Réunir une telle diversité d’experts (issus du réseau des chambres d’agriculture mais aussi des instituts techniques, de l’INRAE, des GAB, de la Coopération agricole ou encore des CUMA…) est pour lui l’une des plus grandes réussites de Tech&Bio. L’autre, c’est d’avoir su maintenir cette ouverture aux agriculteurs conventionnels, pour faire de Tech&Bio « le salon de tous les agriculteurs en quête de solutions et de pratiques agricoles durables ». Avec un credo : les conventionnels d’aujourd’hui sont les bios de demain !

Sobriété et adaptation, deux thèmes phares en 2023

21 000 visiteurs et 375 exposants sont attendus pour l’édition 2023, qui accueillera 13 délégations internationales et proposera une centaine de démonstrations et ateliers en plein champ, sur l’exploitation du Lycée Agricole du Valentin, à Bourg-lès-Valence. « On y mettra l’accent sur deux grandes thématiques : la sobriété énergétique et l’adaptation au changement climatique ». Il y sera beaucoup question de pilotage de la ressource, d’irrigation et de techniques diverses pour diminuer les besoins en eau.
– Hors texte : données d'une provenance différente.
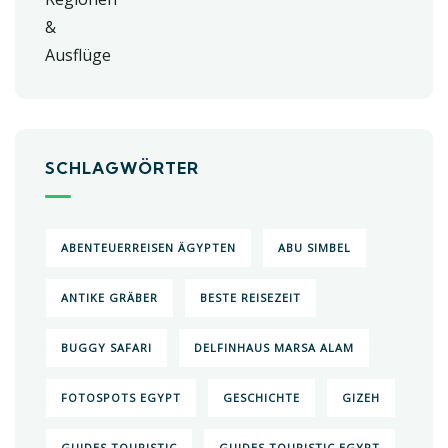
SCHLAGWÖRTER
ABENTEUERREISEN ÄGYPTEN
ABU SIMBEL
ANTIKE GRÄBER
BESTE REISEZEIT
BUGGY SAFARI
DELFINHAUS MARSA ALAM
FOTOSPOTS EGYPT
GESCHICHTE
GIZEH
GUIDES TOURISTIC
GUIDES TOURISTIC EGYPT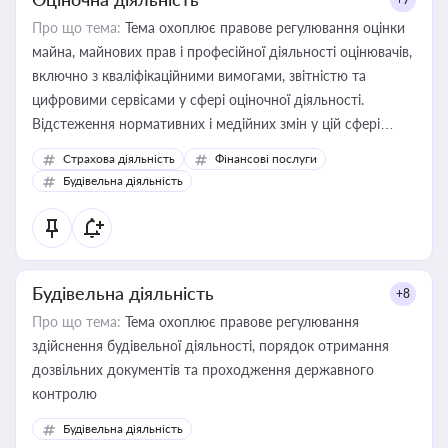
Про що тема:
Тема охоплює правове регулювання оцінки
майна, майнових прав і професійної діяльності оцінювачів,
включно з кваліфікаційними вимогами, звітністю та
цифровими сервісами у сфері оціночної діяльності.
Відстеження нормативних і медійних змін у цій сфері
корисне для власника бізнесу, керівника, юриста або
Страхова діяльність
Фінансові послуги
бухгалтера під час оподаткування, приватизації, оренди
Будівельна діяльність
державного майна, корпоративних угод і перевірки
статусу суб'єктів оціночної діяльності
Будівельна діяльність
+8
Про що тема:
Тема охоплює правове регулювання
здійснення будівельної діяльності, порядок отримання
дозвільних документів та проходження державного
контролю
Будівельна діяльність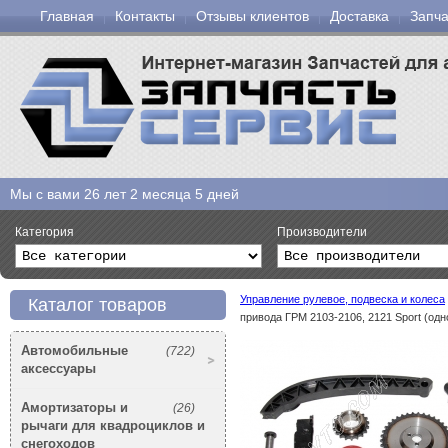
Главная
Контакты
Отзывы клиентов
Доставка
Запча
Мы с вами
26 лет 2 месяца 5 дней
Категория
Производители
Управление рулевое, подвеска и колеса
Каталог товаров
привода ГРМ 2103-2106, 2121 Sport (одн
Автомобильные
(722)
аксессуары
Амортизаторы и
(26)
рычаги для квадроциклов и
снегоходов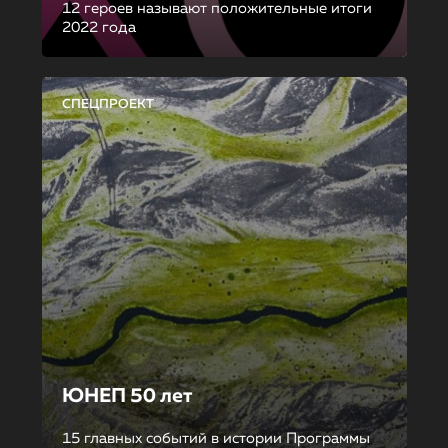
12 героев называют положительные итоги
2022 года
СПЕЦПРОЕКТ
ЮНЕП 50 лет
15 главных событий в истории Программы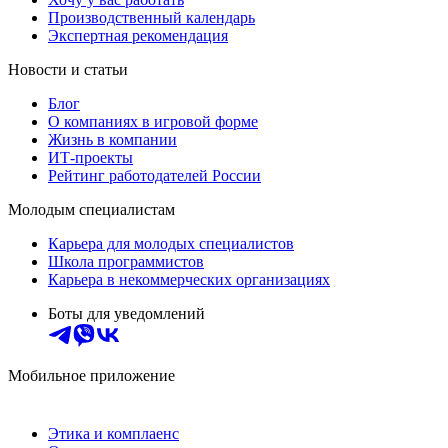
Производственный календарь
Экспертная рекомендация
Новости и статьи
Блог
О компаниях в игровой форме
Жизнь в компании
ИТ-проекты
Рейтинг работодателей России
Молодым специалистам
Карьера для молодых специалистов
Школа программистов
Карьера в некоммерческих организациях
Боты для уведомлений
Мобильное приложение
Этика и комплаенс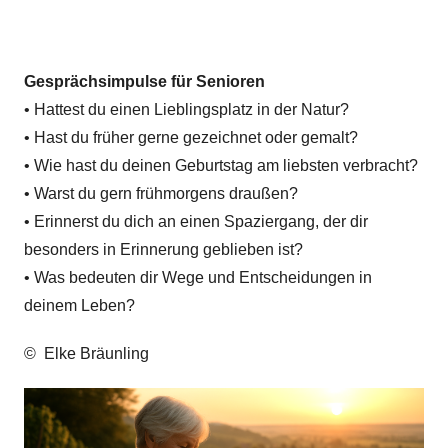
Gesprächsimpulse für Senioren
• Hattest du einen Lieblingsplatz in der Natur?
• Hast du früher gerne gezeichnet oder gemalt?
• Wie hast du deinen Geburtstag am liebsten verbracht?
• Warst du gern frühmorgens draußen?
• Erinnerst du dich an einen Spaziergang, der dir
besonders in Erinnerung geblieben ist?
• Was bedeuten dir Wege und Entscheidungen in
deinem Leben?
© Elke Bräunling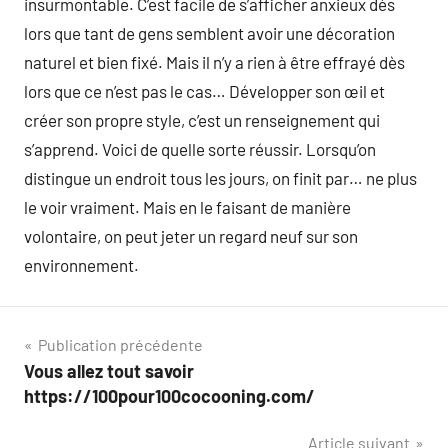
insurmontable. C’est facile de s’afficher anxieux dès
lors que tant de gens semblent avoir une décoration
naturel et bien fixé. Mais il n’y a rien à être effrayé dès
lors que ce n’est pas le cas… Développer son œil et
créer son propre style, c’est un renseignement qui
s’apprend. Voici de quelle sorte réussir. Lorsqu’on
distingue un endroit tous les jours, on finit par… ne plus
le voir vraiment. Mais en le faisant de manière
volontaire, on peut jeter un regard neuf sur son
environnement.
Navigation
Publication précédente
Vous allez tout savoir
de
https://100pour100cocooning.com/
l’article
Article suivant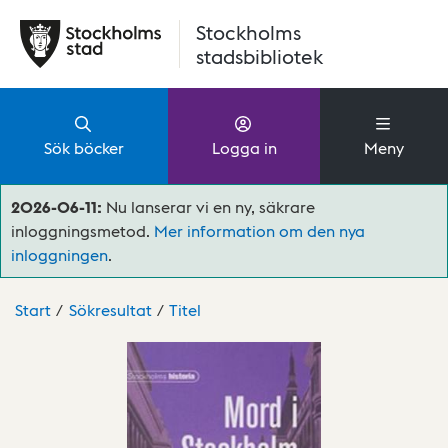
Hoppa till huvudinnehåll
Stockholms
stadsbibliotek
Sök böcker
Logga in
Meny
2026-06-11:
Nu lanserar vi en ny, säkrare
inloggningsmetod.
Mer information om den nya
inloggningen
.
Start
Sökresultat
Titel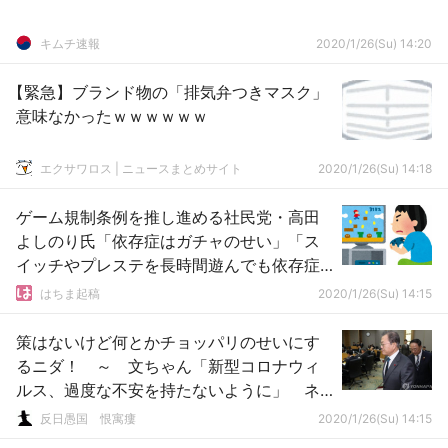
キムチ速報
2020/1/26(Su) 14:20
【緊急】ブランド物の「排気弁つきマスク」
意味なかったｗｗｗｗｗｗ
エクサワロス | ニュースまとめサイト
2020/1/26(Su) 14:18
ゲーム規制条例を推し進める社民党・高田
よしのり氏「依存症はガチャのせい」「ス
イッチやプレステを長時間遊んでも依存症
にはならない」
はちま起稿
2020/1/26(Su) 14:15
策はないけど何とかチョッパリのせいにす
るニダ！ ～ 文ちゃん「新型コロナウィ
ルス、過度な不安を持たないように」 ネ
チズン発狂
反日愚国 恨寓瘻
2020/1/26(Su) 14:15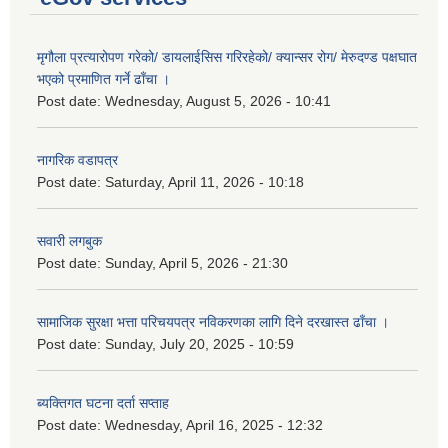
मृगौला प्रत्यारोपण गरेको/ डायलाईसिस गरिरहेको/ क्यान्सर रोग/ मेरुदण्ड पक्षघात
भएको प्रमाणित गर्ने ढाँचा ।
Post date:
Wednesday, August 5, 2026 - 10:41
नागरिक वडापत्र
Post date:
Saturday, April 11, 2026 - 10:18
सवारी लगबुक
Post date:
Sunday, April 5, 2026 - 21:30
सामाजिक सुरक्षा भत्ता परिचयपत्र नविकरणका लागि दिने दरखास्त ढाँचा ।
Post date:
Sunday, July 20, 2025 - 10:59
ब्यक्तिगत घटना दर्ता सप्ताह
Post date:
Wednesday, April 16, 2025 - 12:32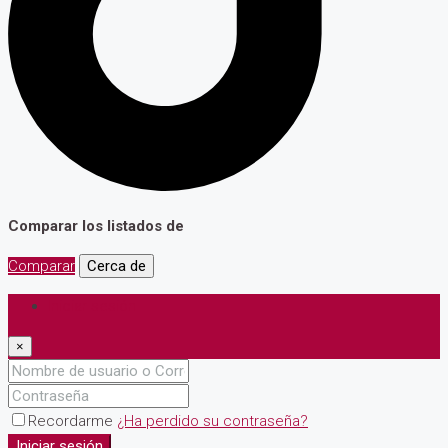
Comparar los listados de
Comparar
Cerca de
Iniciar sesión
×
Recordarme
¿Ha perdido su contraseña?
Iniciar sesión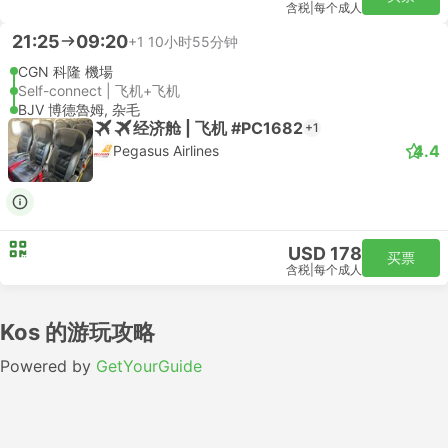
含税
|
每个成人
21:25
09:20
+1
10小时55分钟
CGN 科隆 機場
Self-connect | 飞机+飞机
BJV 博德魯姆, 杂毛
经济舱 | 飞机 #PC1682
+1
4.4
Pegasus Airlines
USD 178
买票
含税
|
每个成人
Kos 的游玩攻略
Powered by
GetYourGuide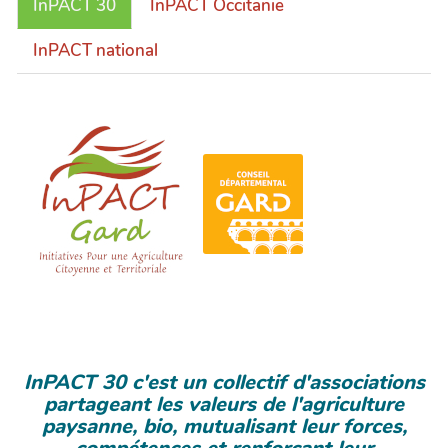
InPACT 30
InPACT Occitanie
InPACT national
InPACT 30 c'est un collectif d'associations
partageant les valeurs de l'agriculture
paysanne, bio, mutualisant leur forces,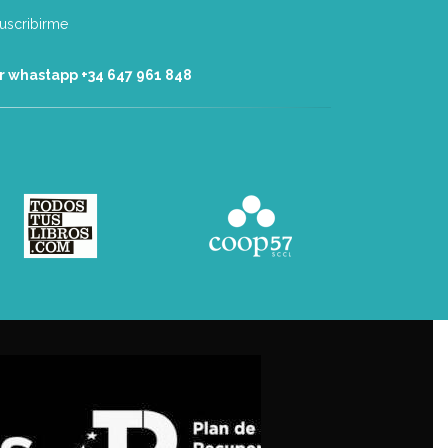
r whastapp +34 ‭647 961 848‬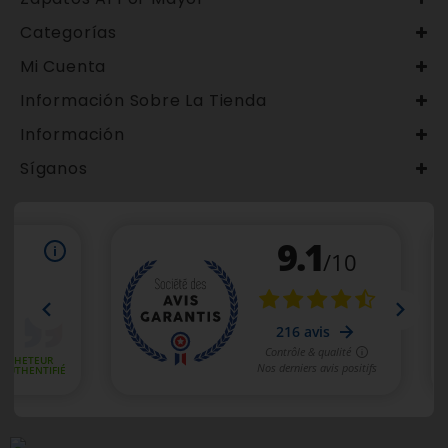
Categorías
Mi Cuenta
Información Sobre La Tienda
Información
Síganos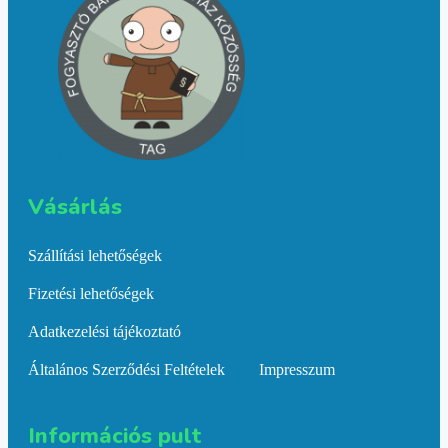
Vásárlás​
Szállítási lehetőségek
Fizetési lehetőségek
Adatkezelési tájékoztató
Általános Szerződési Feltételek
Impresszum
Információs pult​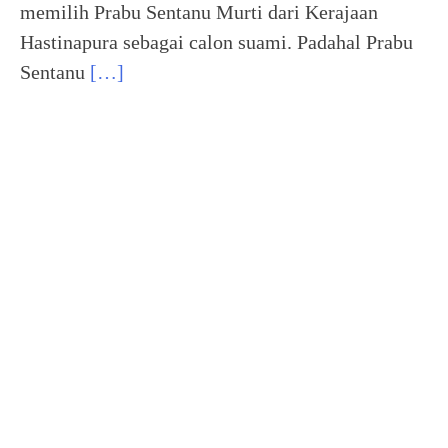
memilih Prabu Sentanu Murti dari Kerajaan
Hastinapura sebagai calon suami. Padahal Prabu
Sentanu
[…]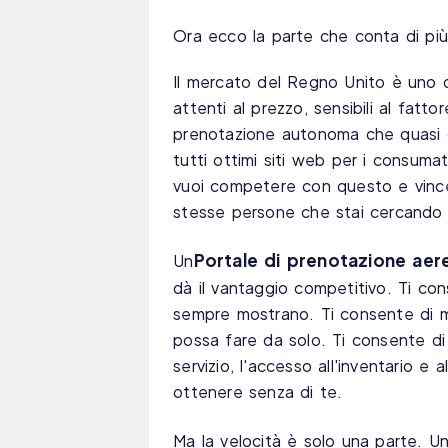
Ora ecco la parte che conta di più
Il mercato del Regno Unito è uno de
attenti al prezzo, sensibili al fatt
prenotazione autonoma che quasi o
tutti ottimi siti web per i consuma
vuoi competere con questo e vince
stesse persone che stai cercando d
Portale di prenotazione aere
Un
dà il vantaggio competitivo. Ti con
sempre mostrano. Ti consente di m
possa fare da solo. Ti consente di
servizio, l'accesso all'inventario e
ottenere senza di te.
Ma la velocità è solo una parte. U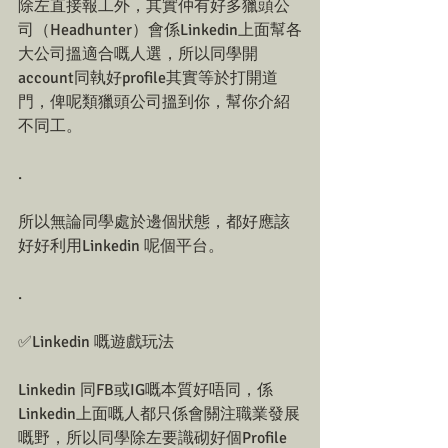
除左直接報工外，其實仲有好多獵頭公
司（Headhunter）會係Linkedin上面幫各
大公司搵適合嘅人選，所以同學開
account同執好profile其實等於打開道
門，俾呢類獵頭公司搵到你，幫你介紹
不同工。
.
所以無論同學處於邊個狀態，都好應該
好好利用Linkedin 呢個平台。
.
✅Linkedin 嘅遊戲玩法
Linkedin 同FB或IG嘅本質好唔同，係
Linkedin上面嘅人都只係會關注職業發展
嘅野，所以同學除左要識砌好個Profile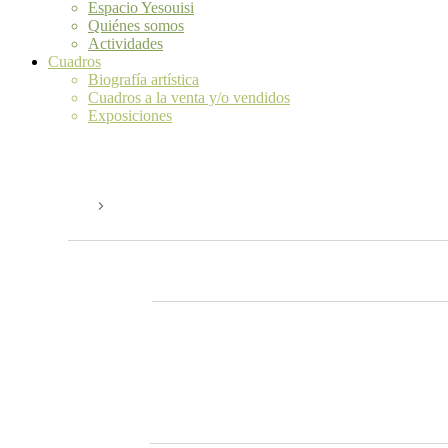
Espacio Yesouisi
Quiénes somos
Actividades
Cuadros
Biografía artística
Cuadros a la venta y/o vendidos
Exposiciones
feedback apreciativo
Eventos
feedback apreciativo
Eventos
06/10/2021
 - 
08/08/2026
Selecciona
la
octubre 2021
fecha.
6 octubre 2021. 6:00 pm
-
7:00 pm
MIÉ
6
Feedback apreciativo y Feedforward
Formación online
febrero 2023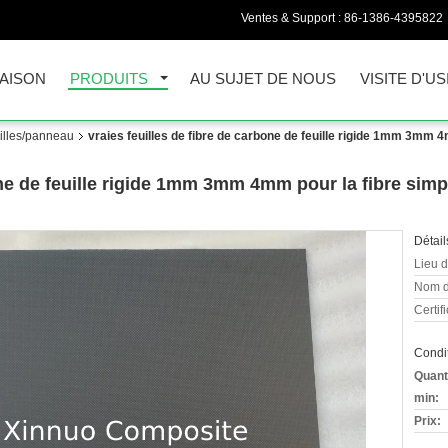
Ventes & Support :
86-1386-4395822
AISON
PRODUITS
AU SUJET DE NOUS
VISITE D'US
uilles/panneau
vraies feuilles de fibre de carbone de feuille rigide 1mm 3mm 4
one de feuille rigide 1mm 3mm 4mm pour la fibre simpl
Détail
Lieu d
Nom d
Certifi
Condit
Quant
min:
Prix: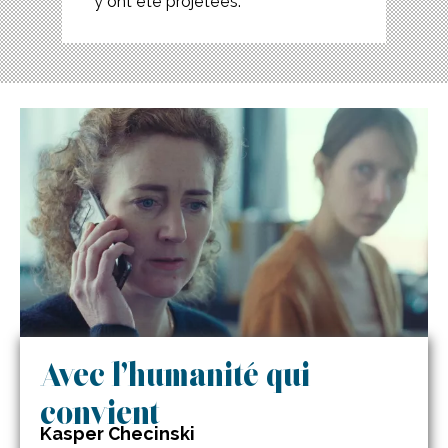
y ont été projetées.
Avec l’humanité qui
convient
Kasper Checinski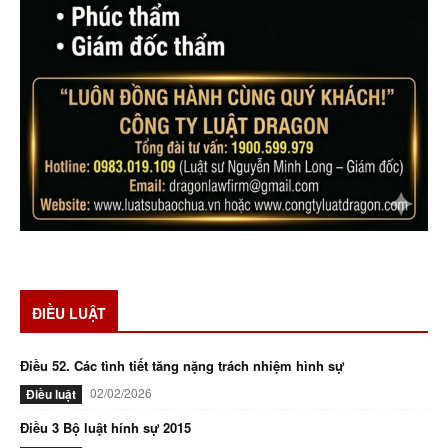
ĐIỀU LUẬT
Điều 52. Các tình tiết tăng nặng trách nhiệm hình sự
02/02/2026
Điều luật
Điều 3 Bộ luật hính sự 2015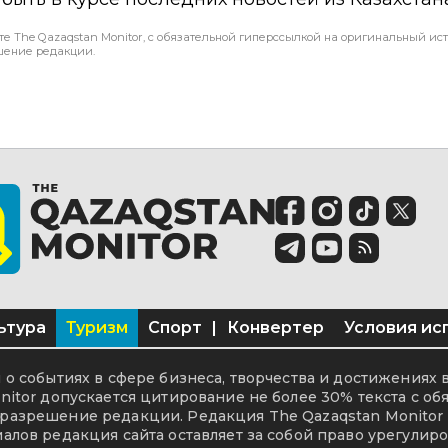
те The Qazaqstan Monitor, с обязательной гиперссылкой на оригинальный ист
шение редакции.
ьтура
Туризм
Спорт
|
Конвертер
Условия ис
о событиях в сфере бизнеса, творчества и достижениях 
itor допускается цитирование не более 30% текста с об
разрешение редакции. Редакция The Qazaqstan Monitor 
алов редакция сайта оставляет за собой право урегулиро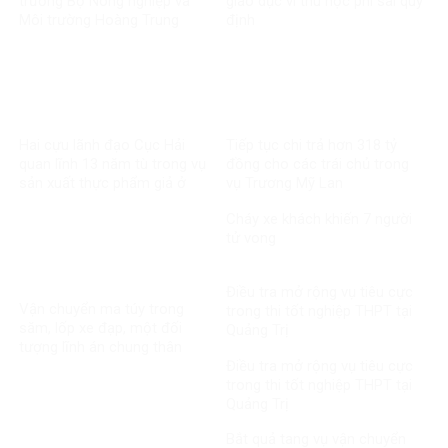
trưởng Bộ Nông nghiệp và
giáo dục vì thu học phí sai quy
Môi trường Hoàng Trung
định
Hai cựu lãnh đạo Cục Hải
Tiếp tục chi trả hơn 318 tỷ
quan lĩnh 13 năm tù trong vụ
đồng cho các trái chủ trong
sản xuất thực phẩm giả ở
vụ Trương Mỹ Lan
MediPhar
Cháy xe khách khiến 7 người
tử vong​
Điều tra mở rộng vụ tiêu cực
Vận chuyển ma túy trong
trong thi tốt nghiệp THPT tại
săm, lốp xe đạp, một đối
Quảng Trị
tượng lĩnh án chung thân
Điều tra mở rộng vụ tiêu cực
trong thi tốt nghiệp THPT tại
Quảng Trị
Bắt quả tang vụ vận chuyển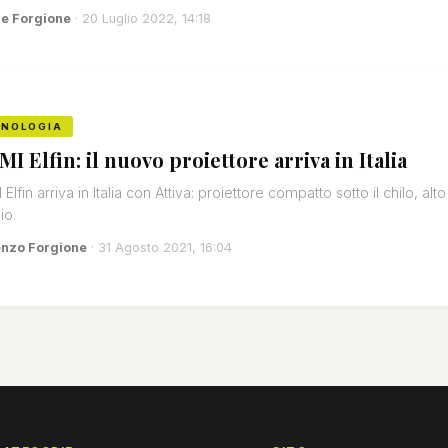
e Forgione
· 20 Luglio 2022, 14:18
CNOLOGIA
MI Elfin: il nuovo proiettore arriva in Italia
 Elfin arriva in Italia con Attiva: proiettore compatto sotto il chilo, a
io.
enzo Forgione
· 31 Agosto 2021, 16:04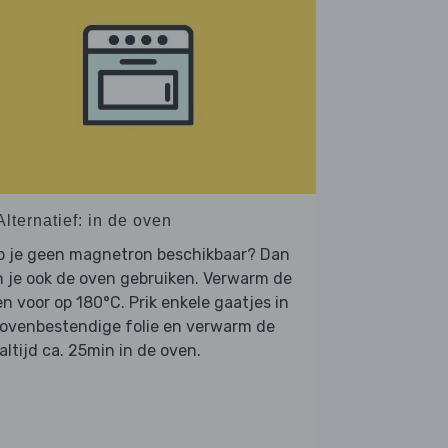
Alternatief: in de oven
b je geen magnetron beschikbaar? Dan
 je ook de oven gebruiken. Verwarm de
n voor op 180°C. Prik enkele gaatjes in
 ovenbestendige folie en verwarm de
ltijd ca. 25min in de oven.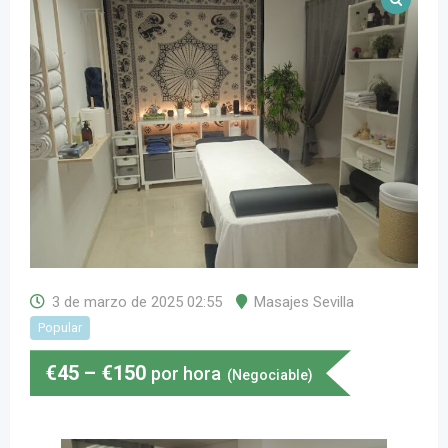
3 de marzo de 2025 02:55
Masajes Sevilla
Popular
€
45
–
€
150
por hora
(Negociable)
D’énergies renouvelables aussi – de la méthanisation à l’agri-voltaïque. Avec comme toujours une approche par l’exemple, et des échanges constructifs sur les pratiques efficaces et durables.

Et qu’on ne parle pas à Bertrand Chareyron de « crise de la bio » ! « Eternel optimiste » mais aussi résolument pragmatique, il constate bien une crise du pouvoir d’achat dans une période chahutée, mais reste « convaincu que la bio a un grand avenir devant elle ». Et il appelle tous les agriculteurs à optimiser leurs pratiques pour convaincre de nouveau les consommateurs en parlant à leur porte-monnaie autant qu’à leur conscience écologique. Comment faire ? S’inspirer des pratiques les plus efficaces pour baisser ses coûts de production, mais aussi pour valoriser au mieux les productions – Un mot de conclusion ? « Venez donc parler de tout ça avec nous à Tech&Bio 2023 », lance Bertrand Chareyron dans un grand sourire.